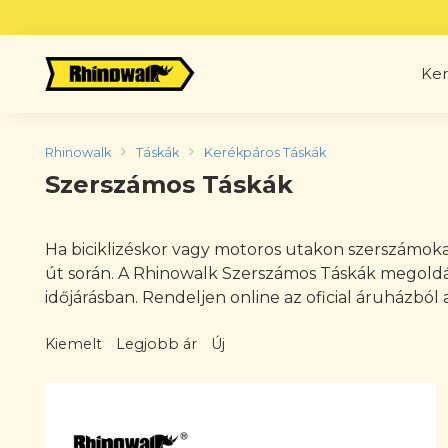
Skip
to
content
Ker
Rhinowalk
Táskák
Kerékpáros Táskák
Szerszámos Táskák
Ha biciklizéskor vagy motoros utakon szerszámoka
út során. A Rhinowalk Szerszámos Táskák megoldá
időjárásban. Rendeljen online az oficial áruházból 
Kiemelt
Legjobb ár
Új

= = = = =

Give the lines exactly as they stand, from the line with "Ha biciklizéskor vagy" through the end of the material.

Answer to this problem:
Ha biciklizéskor vagy motoros utakon szerszámoka
út során. A Rhinowalk Szerszámos Táskák megoldá
időjárásban. Rendeljen online az oficial áruházból 
Kiemelt
Legjobb ár
Új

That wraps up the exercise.